When you record a 60-second voice sample in RagmyAI, you're not giving the model a recording to play back. You're giving it a set of acoustic fingerprints — characteristics it will use to generate entirely new speech, in real time, in any language you ask.
Here's what actually happens.
Step 1: Feature extraction
The model breaks your recording into small overlapping windows — roughly 25ms each — and extracts features from every one: your fundamental frequency (how high or low your voice sits), your formants (the resonances that make vowels sound like vowels), your speaking rate, and your prosody — the rise and fall of pitch that carries emotion and emphasis.
These features are compressed into a speaker embedding: a single vector of numbers that represents your voice. Two recordings of the same person, minutes apart, produce very similar embeddings. A recording of a different person produces a distant one.
Step 2: What 60 seconds gives you
Sixty seconds is enough to capture the key stable features: pitch range, timbre, speaking rhythm, and the specific resonance of your vocal tract. It's not enough to capture every nuance — accent edges, rare phonemes, emotional extremes — but it doesn't need to be. The model fills in the gaps using what it knows about how voices generally work, anchored by your embedding.
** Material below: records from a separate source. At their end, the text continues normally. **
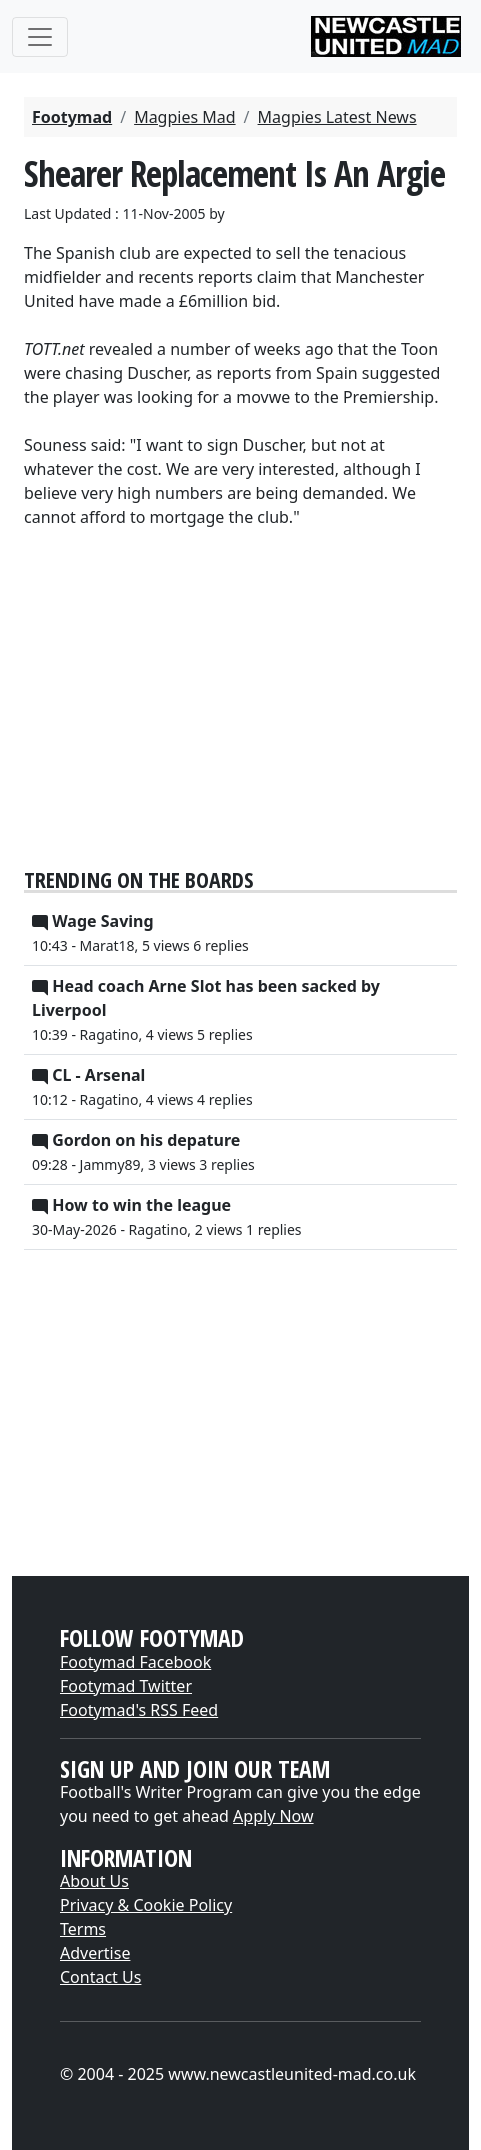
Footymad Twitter (126, 1686)
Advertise (95, 1953)
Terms (83, 1929)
Longer samples (3–5 minutes) produce noticeably more accurate clones, especially for accented speech. But 60 seconds gets you 80% of the way there, which is plenty for conversational use.
Step 3: Cross-lingual synthesis
This is the part that surprises most people. Once the model has your speaker embedding, it can generate speech in languages you've never spoken — Spanish, Japanese, Mandarin — in your voice. It does this by decoupling the what (the text content and language) from the who (your voice characteristics). The synthesis model handles both separately, then combines them.
The result isn't perfect — your accent bleeds through, which is actually what makes it sound like you — but it's recognisably yours.
What makes a good recording
- Quiet room, no reverb. Bathroom acoustics add reflections that confuse the feature extractor. A small carpeted room is ideal.
- No background music or TV. The model can partially separate voices, but why make it work harder?
- Speak at your normal conversational pace. Reading unusually slowly skews your prosody features.
- Use a sentence with varied pitch. Monotone recordings produce flat-sounding clones. Read something with natural question and answer structure.
- Phone mic is fine. You don't need a studio microphone. Holding the phone 15–20cm from your mouth, at a slight angle, avoids plosive pops and works well.
What the model cannot learn from 60 seconds
Whispers, shouts, and emotional extremes (crying, laughing) require separate samples because they activate different parts of the vocal mechanism. If you ask the cloned voice to express strong anger, it will approximate it from your neutral prosody — which sounds unconvincing. For most use cases — answering questions, explaining documents, giving instructions — this limitation doesn't matter at all.
The clone also can't reproduce speech disorders or highly idiosyncratic phoneme pronunciations that fall outside the model's training distribution. It rounds to the nearest thing it knows how to make.
Privacy note
Your voice sample is processed on upload, the embedding is stored, and the raw audio is deleted. The embedding itself is not useful for reconstructing your original recording — it's a compressed mathematical representation, not a copy of the audio file. It is, however, enough to generate new speech that sounds like you, so treat it like a password in terms of who you share access with.